Bitcoins are all the buzz. The virtual currency is riding a rollercoaster of speculation, rising exponentially in value and reaching a high of $260 this Wednesday before plummeting to $130. What's more, the largest bitcoin exchange in the world just survived a coordinated hack attack, and bitcoin-generating malware is spreading across Europe like wildfire via Skype.
Yet despite all the sound and fury surrounding this made-up money, most people have a hard time understanding exactly what bitcoins are--and how they work. This is troubling, especially if you're thinking of investing your own time and money in the Bitcoin phenomenon.
Starting your own bitcoin wallet isn't necessarily bad idea. Bitcoins aren't tied to the fortunes of any single nation's economy. They're easy to exchange, and they aren't subject to transaction fees. But you need to know a few important things before throwing your money into the volatile bitcoin market. You need to understand how the Bitcoin system works, where it succeeds, and where it's weak.
Bitcoins are created, traded, and controlled by the people
Simply put, a bitcoin is an algorithm-based mathematical construct--a unit of measurement invented to quantify value. It's sort of like the dollar in that way--but unlike the dollar (or any other form of fiat money, really), bitcoins are decentralized. The original Bitcoin algorithm was created by a developer with the pseudonym Satoshi Nakamoto, but the currency itself is created, traded, and controlled by bitcoin users, rather than by a central authority like a bank or a government. Bitcoins are completely digital, too: You'll never lay hands on a physical bitcoin unless you purchase a physical facsimile like this.
Each of these physical bitcoins has a private key embedded beneath the hologram that links to a Bitcoin address worth the amount shown on the face of the coin.
The currency also has a finite supply that's limited by design. The algorithm that fuels the Bitcoin network is designed to generate 21 million bitcoins, and the system automatically regulates itself to ensure that the supply of bitcoins grows at a smooth, steady pace. At the current rate, all 21 million bitcoins should be generated by 2140. And because the Bitcoin network tracks and records every bitcoin transaction, you can actually see exactly how many bitcoins have been created at any given moment at Blockchain.info, a website that monitors the Bitcoin network and hosts bitcoin wallets, the containers owners use to store their digital riches.

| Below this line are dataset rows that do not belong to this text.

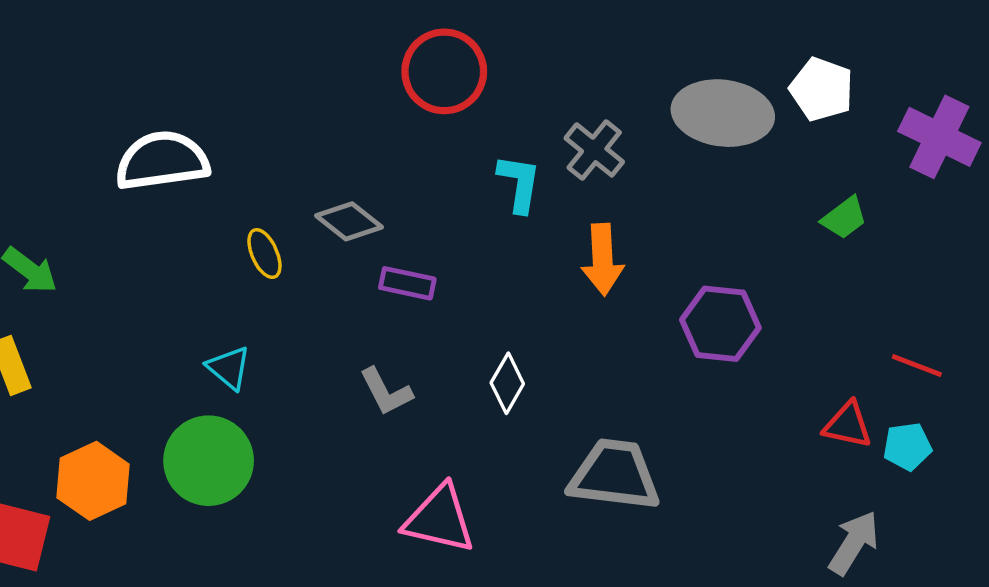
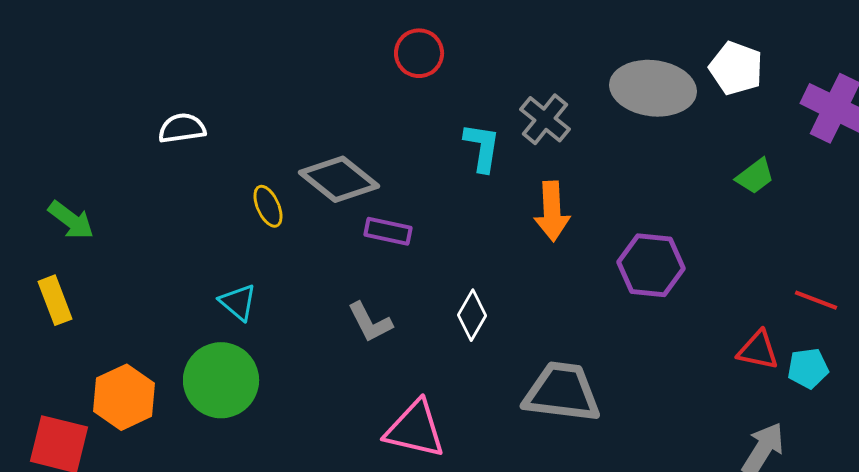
red circle: (444, 71) -> (419, 53), size x0.7
white semicircle: (162, 161) -> (182, 128), size x0.6
gray diamond: (349, 221) -> (339, 179), size x1.4

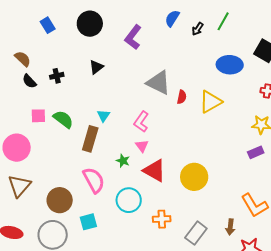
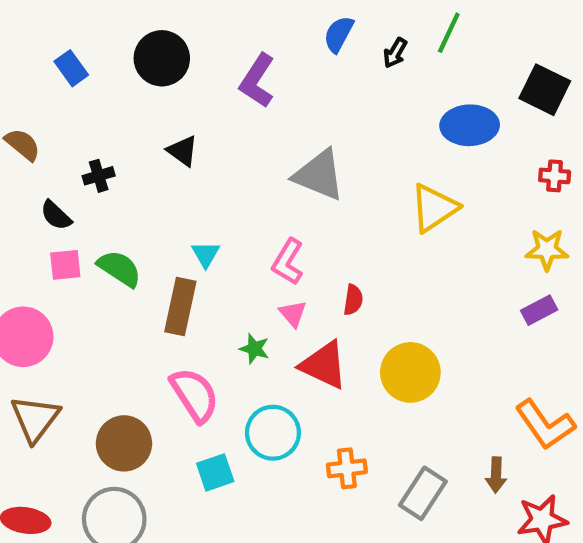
black triangle: (96, 67) -> (183, 151), turned -42
black semicircle: (29, 81) -> (56, 215), moved
red semicircle: (182, 97) -> (353, 300), moved
cyan square: (88, 222) -> (215, 472), moved

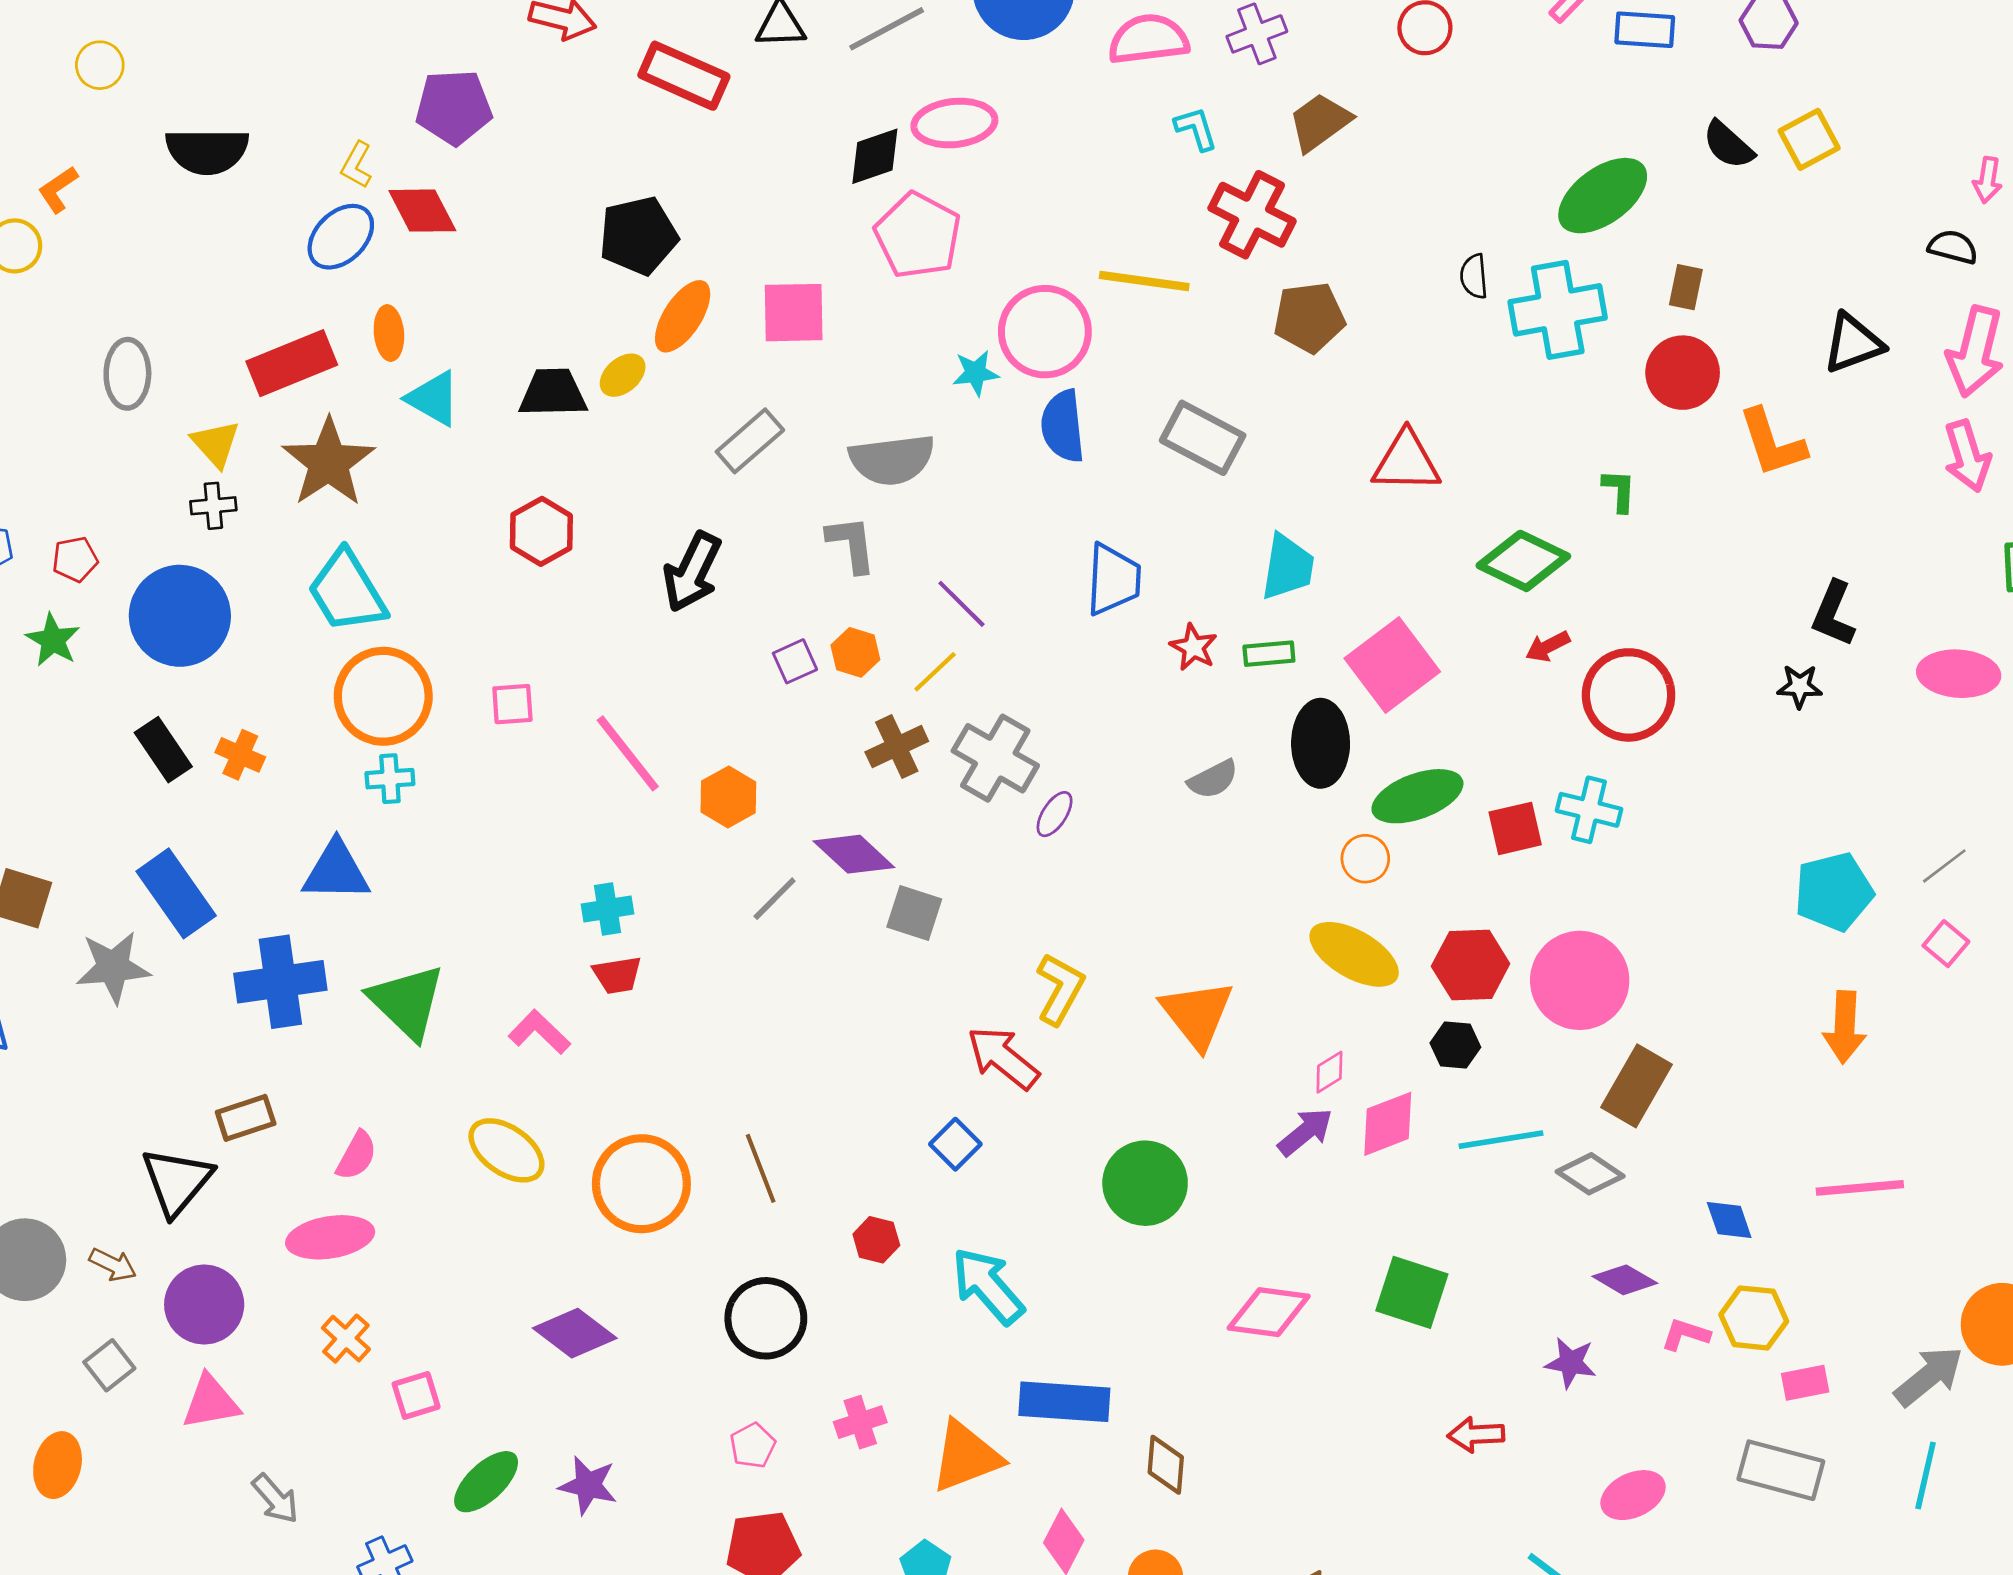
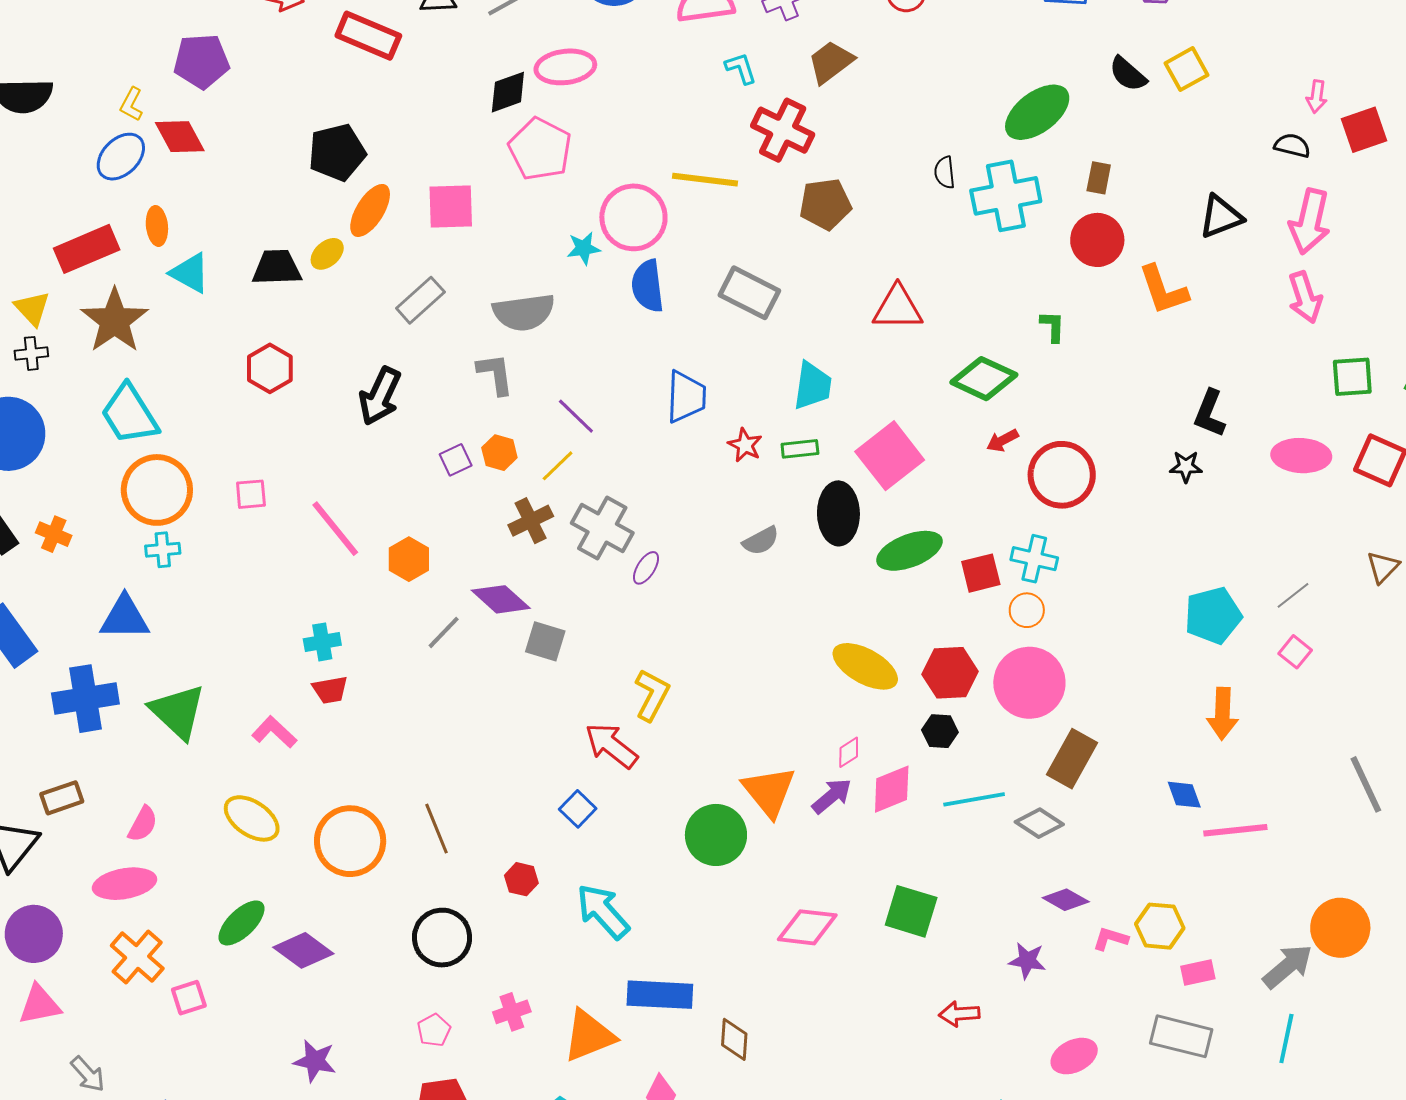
orange circle: (1365, 859) -> (1027, 610), moved
orange triangle: (1197, 1014) -> (769, 791), moved
blue diamond: (1729, 1220) -> (1184, 795), moved
orange cross: (346, 1339) -> (137, 957), size x1.5
green ellipse: (486, 1482) -> (242, 923), moved

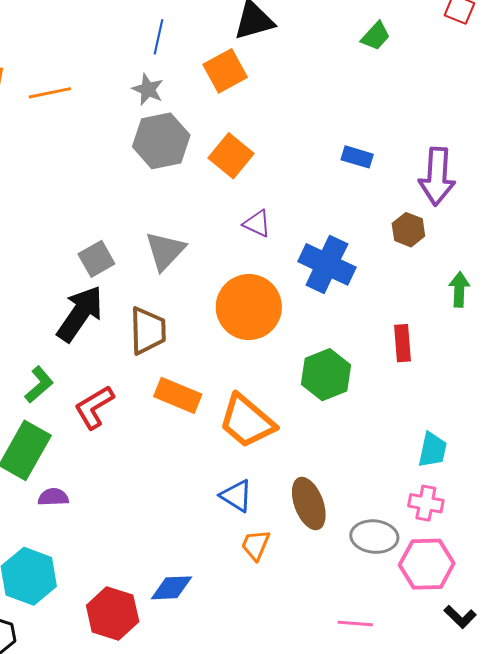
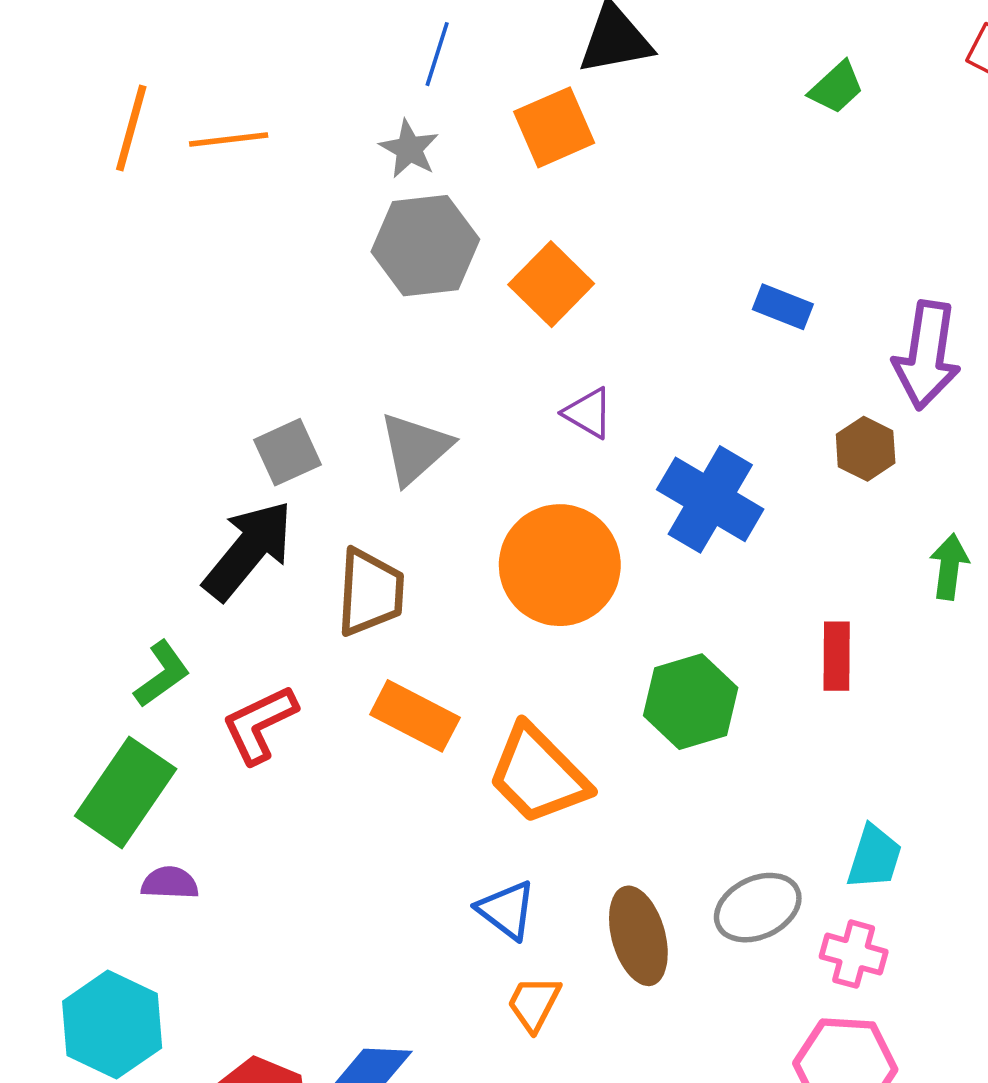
gray ellipse: (374, 537) -> (758, 908), moved, turned -36

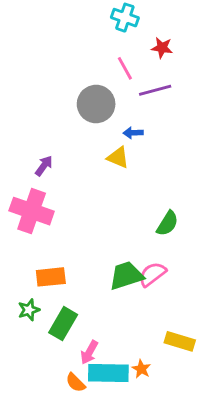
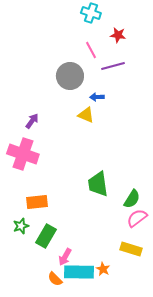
green semicircle: (167, 223) -> (132, 199), moved
pink semicircle: (152, 274) -> (137, 218), moved
green trapezoid: (126, 276) -> (98, 184), moved, turned -80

We're definitely in a bitcoin bubble
Bitcoin is big right now, probably too big for its own good. Since a bitcoin has no value beyond what someone is willing to pay for it, the price of bitcoins tends to change quickly. Indeed, in mid-January a single bitcoin was valued at $15, which makes people who bought bitcoins back then and sold them at $260 apiece yesterday very successful investors.